Task description: In the listing below, find each line with the string "machtiging" and return it.

Given records:

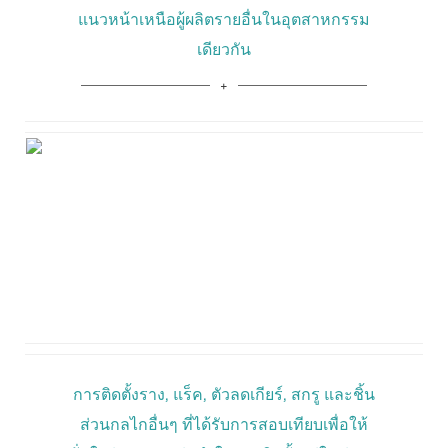
แนวหน้าเหนือผู้ผลิตรายอื่นในอุตสาหกรรม
เดียวกัน
การติดตั้งราง, แร็ค, ตัวลดเกียร์, สกรู และชิ้น
ส่วนกลไกอื่นๆ ที่ได้รับการสอบเทียบเพื่อให้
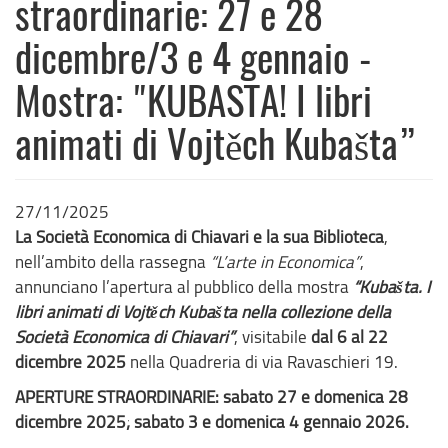
straordinarie: 27 e 28
dicembre/3 e 4 gennaio -
Mostra: "KUBASTA! I libri
animati di Vojtěch Kubašta”
27/11/2025
La Società Economica di Chiavari e la sua Biblioteca
,
nell’ambito della rassegna
“L’arte in Economica”
,
annunciano l’apertura al pubblico della mostra
“Kubašta. I
libri animati di Vojtěch Kubašta nella collezione della
Società Economica di Chiavari”
, visitabile
dal 6 al 22
dicembre 2025
nella Quadreria di via Ravaschieri 19.
APERTURE STRAORDINARIE: sabato 27 e domenica 28
dicembre 2025; sabato 3 e domenica 4 gennaio 2026.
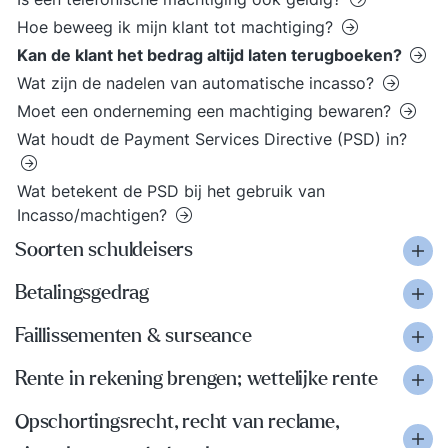
Hoe beweeg ik mijn klant tot machtiging?
Kan de klant het bedrag altijd laten terugboeken?
Wat zijn de nadelen van automatische incasso?
Moet een onderneming een machtiging bewaren?
Wat houdt de Payment Services Directive (PSD) in?
Wat betekent de PSD bij het gebruik van
Incasso/machtigen?
Soorten schuldeisers
Betalingsgedrag
Faillissementen & surseance
Rente in rekening brengen; wettelijke rente
Opschortingsrecht, recht van reclame,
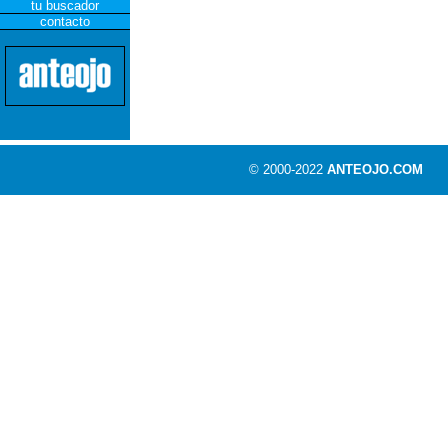
tu buscador
contacto
© 2000-2022
ANTEOJO.COM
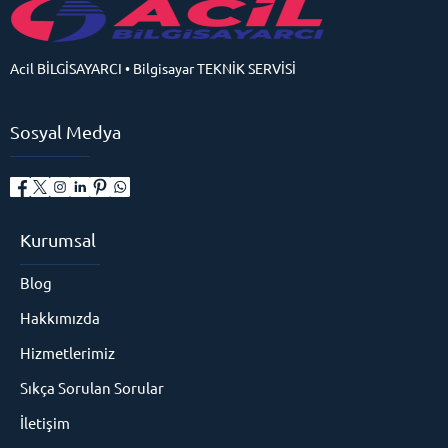
Acil BİLGİSAYARCI • Bilgisayar TEKNİK SERVİSİ
Sosyal Medya
Kurumsal
Blog
Hakkımızda
Hizmetlerimiz
Sıkça Sorulan Sorular
İletişim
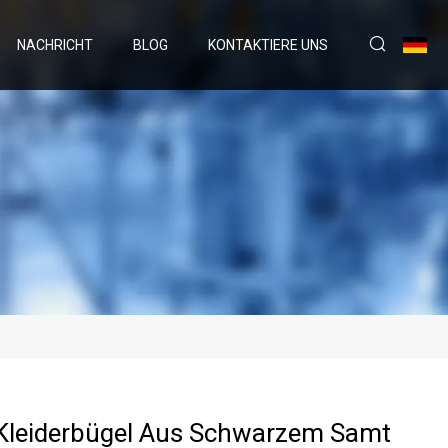
NACHRICHT
BLOG
KONTAKTIERE UNS
Kleiderbügel Aus Schwarzem Samt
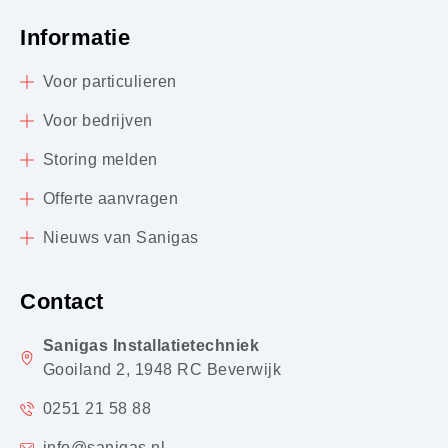
Informatie
Voor particulieren
Voor bedrijven
Storing melden
Offerte aanvragen
Nieuws van Sanigas
Contact
Sanigas Installatietechniek
Gooiland 2, 1948 RC Beverwijk
0251 21 58 88
info@sanigas.nl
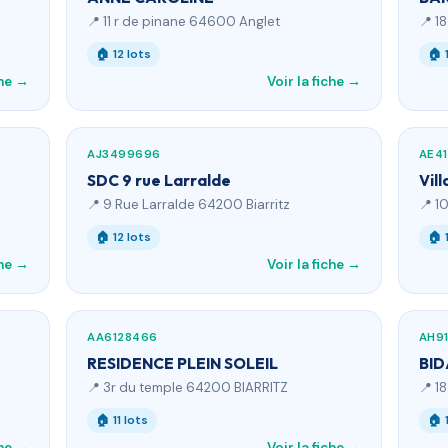
📍 11 r de pinane 64600 Anglet
📍 1
🏠 12 lots
🏠 
che →
Voir la fiche →
AJ3499696
AE4
SDC 9 rue Larralde
Vil
📍 9 Rue Larralde 64200 Biarritz
📍 1
🏠 12 lots
🏠 
che →
Voir la fiche →
AA6128466
AH91
RESIDENCE PLEIN SOLEIL
BID
📍 3r du temple 64200 BIARRITZ
📍 1
🏠 11 lots
🏠 
che →
Voir la fiche →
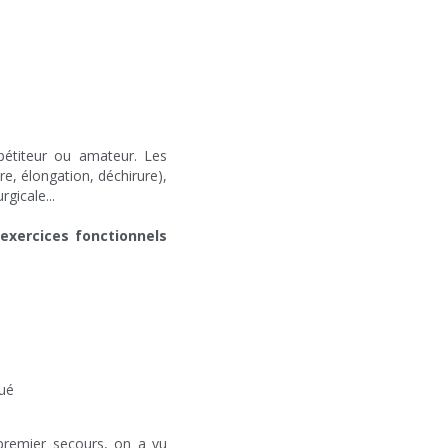
pétiteur ou amateur. Les 
e, élongation, déchirure), 
gicale...
 
exercices fonctionnels
qué
remier secours, on a vu 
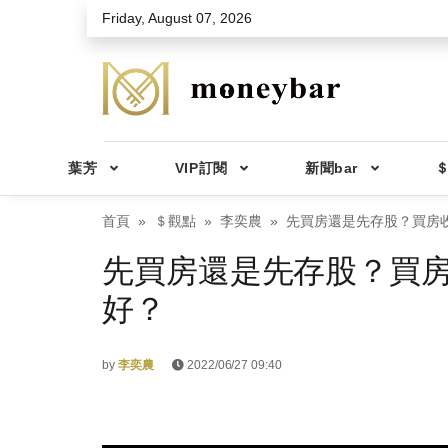
Skip to main content
Friday, August 07, 2026
葉芳
VIP訂閱
新聞bar
＄
首頁
＄觀點
李奕農
先買房還是先存股？買房收
先買房還是先存股？買房
好？
by
李奕農
2022/06/27 09:40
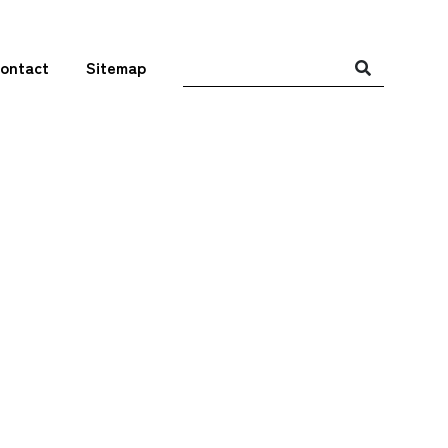
ontact
Sitemap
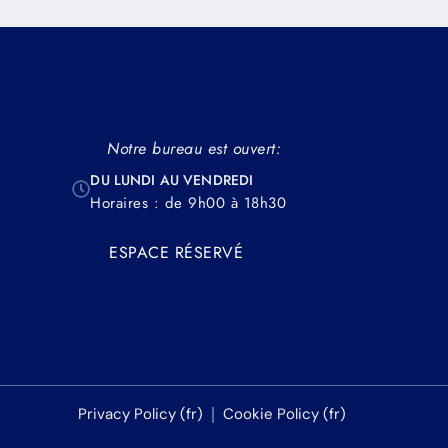
Notre bureau est ouvert:
DU LUNDI AU VENDREDI
Horaires : de 9h00 à 18h30
ESPACE RÉSERVÉ
Privacy Policy (fr)
Cookie Policy (fr)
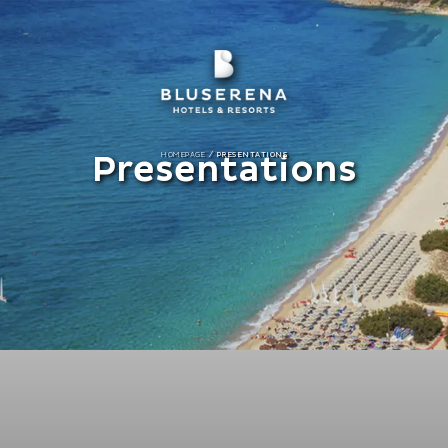
Presentations
/
HOMEPAGE
PRESENTATIONS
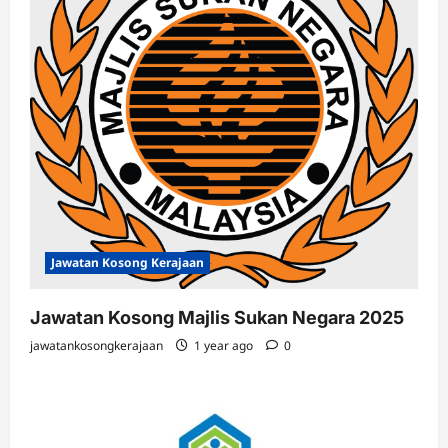
Jawatan Kosong Kerajaan
Jawatan Kosong Majlis Sukan Negara 2025
jawatankosongkerajaan
1 year ago
0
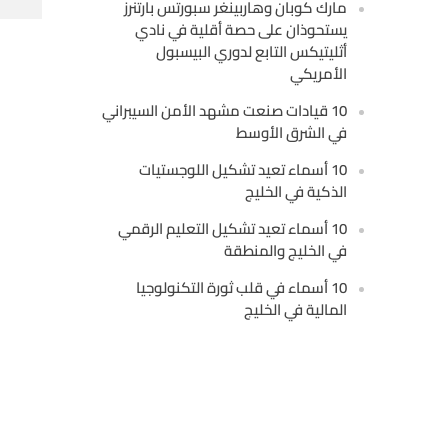
مارك كوبان وهاربينغر سبورتس بارتنرز
يستحوذان على حصة أقلية في نادي
أثليتيكس التابع لدوري البيسبول
الأمريكي
10 قيادات صنعت مشهد الأمن السيبراني
في الشرق الأوسط
10 أسماء تعيد تشكيل اللوجستيات
الذكية في الخليج
10 أسماء تعيد تشكيل التعليم الرقمي
في الخليج والمنطقة
10 أسماء في قلب ثورة التكنولوجيا
المالية في الخليج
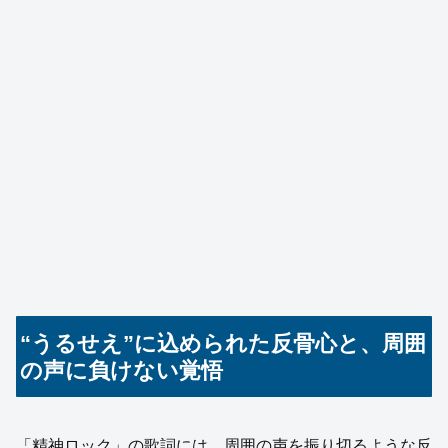
“うるせえ”に込められた反骨心と、周囲
の声に負けない覚悟
「精神ロック」の歌詞には、周囲の声を振り切るような反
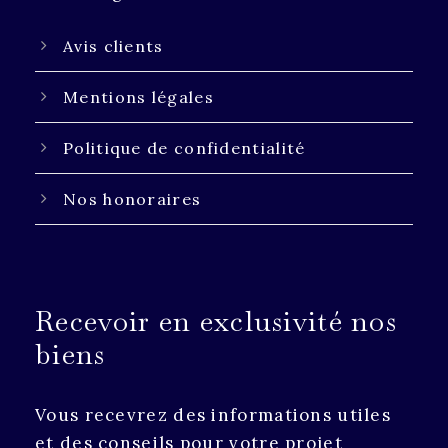
Avis clients
Mentions légales
Politique de confidentialité
Nos honoraires
Recevoir en exclusivité nos
biens
Vous recevrez des informations utiles
et des conseils pour votre projet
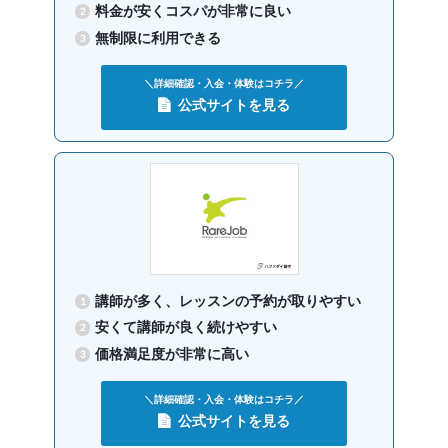
料金が安くコスパが非常に良い
無制限に利用できる
＼詳細確認・入会・体験はコチラ／
公式サイトを見る
講師が多く、レッスンの予約が取りやすい
安くて講師が良く続けやすい
価格満足度が非常に高い
＼詳細確認・入会・体験はコチラ／
公式サイトを見る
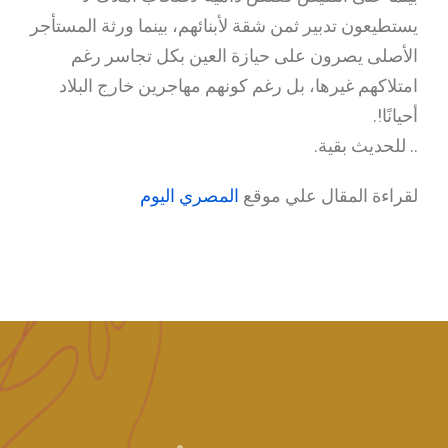
يستطيعون تدبير ثمن شقة لأبنائهم، بينما ورثة المستأجر
الأصلى يصرون على حيازة العين بكل تجاسر رغم
امتلاكهم غيرها، بل رغم كونهم مهاجرين خارج البلاد
أحيانًا!.
.. للحديث بقية.
لقراءة المقال علي موقع
المصري اليوم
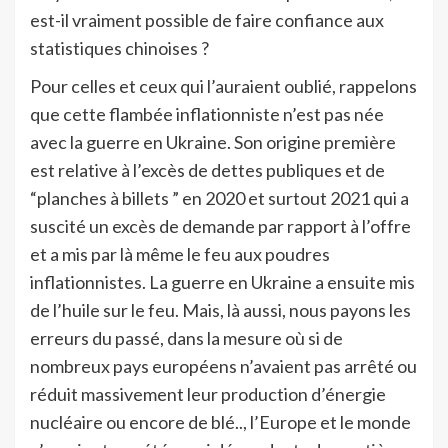
est-il vraiment possible de faire confiance aux
statistiques chinoises ?
Pour celles et ceux qui l’auraient oublié, rappelons
que cette flambée inflationniste n’est pas née
avec la guerre en Ukraine. Son origine première
est relative à l’excès de dettes publiques et de
“planches à billets ” en 2020 et surtout 2021 qui a
suscité un excès de demande par rapport à l’offre
et a mis par là même le feu aux poudres
inflationnistes. La guerre en Ukraine a ensuite mis
de l’huile sur le feu. Mais, là aussi, nous payons les
erreurs du passé, dans la mesure où si de
nombreux pays européens n’avaient pas arrêté ou
réduit massivement leur production d’énergie
nucléaire ou encore de blé.., l’Europe et le monde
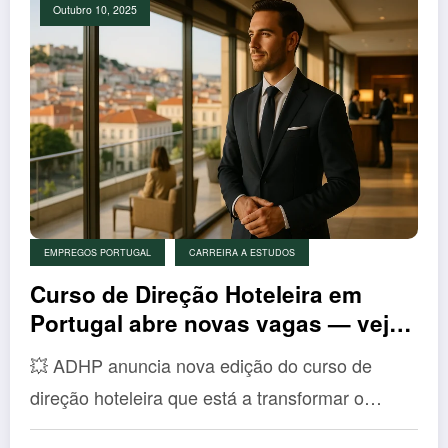
Outubro 10, 2025
EMPREGOS PORTUGAL
CARREIRA A ESTUDOS
Curso de Direção Hoteleira em
Portugal abre novas vagas — veja
como se inscrever e garantir o seu
💥 ADHP anuncia nova edição do curso de
lugar!
direção hoteleira que está a transformar o…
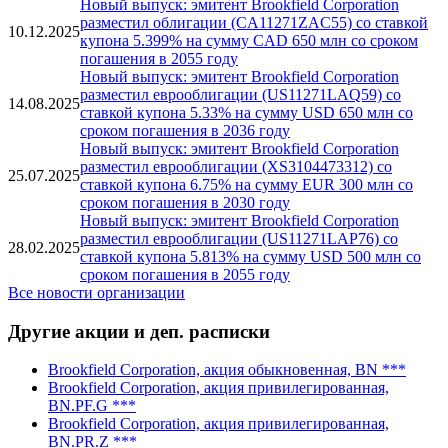
Новый выпуск: эмитент Brookfield Corporation
разместил облигации (CA11271ZAC55) со ставкой
10.12.2025
купона 5.399% на сумму CAD 650 млн со сроком
погашения в 2055 году
Новый выпуск: эмитент Brookfield Corporation
разместил еврооблигации (US11271LAQ59) со
14.08.2025
ставкой купона 5.33% на сумму USD 650 млн со
сроком погашения в 2036 году
Новый выпуск: эмитент Brookfield Corporation
разместил еврооблигации (XS3104473312) со
25.07.2025
ставкой купона 6.75% на сумму EUR 300 млн со
сроком погашения в 2030 году
Новый выпуск: эмитент Brookfield Corporation
разместил еврооблигации (US11271LAP76) со
28.02.2025
ставкой купона 5.813% на сумму USD 500 млн со
сроком погашения в 2055 году
Все новости организации
Другие акции и деп. расписки
Brookfield Corporation, акция обыкновенная, BN ***
Brookfield Corporation, акция привилегированная,
BN.PF.G ***
Brookfield Corporation, акция привилегированная,
BN.PR.Z ***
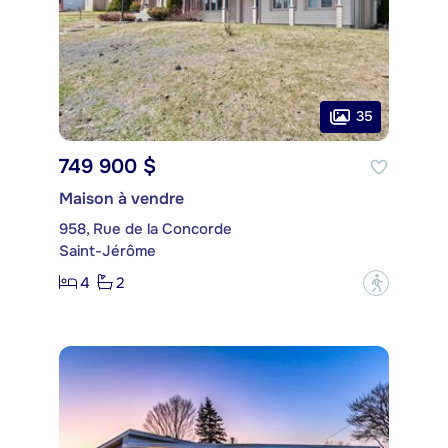
35
749 900 $
Maison à vendre
958, Rue de la Concorde
Saint-Jérôme
4
2
?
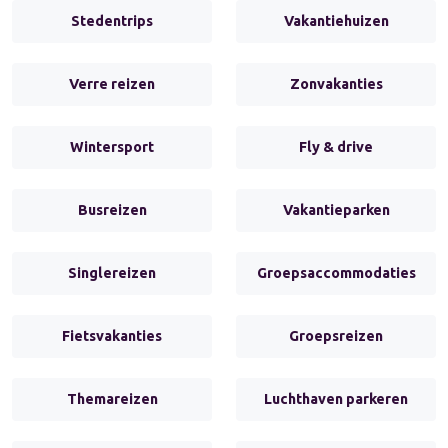
Stedentrips
Vakantiehuizen
Verre reizen
Zonvakanties
Wintersport
Fly & drive
Busreizen
Vakantieparken
Singlereizen
Groepsaccommodaties
Fietsvakanties
Groepsreizen
Themareizen
Luchthaven parkeren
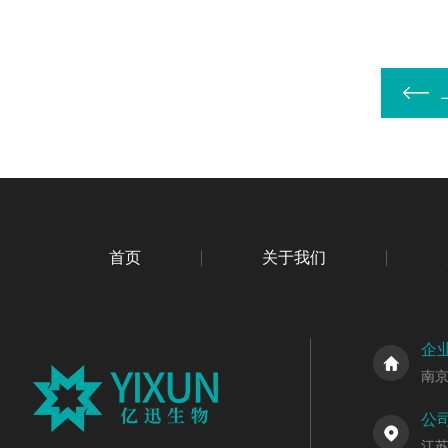
首页
关于我们
企
南
公
江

Exercise solution:
Hoe beweeg ik mijn klant tot machtiging?
Moet een onderneming een machtiging bewaren?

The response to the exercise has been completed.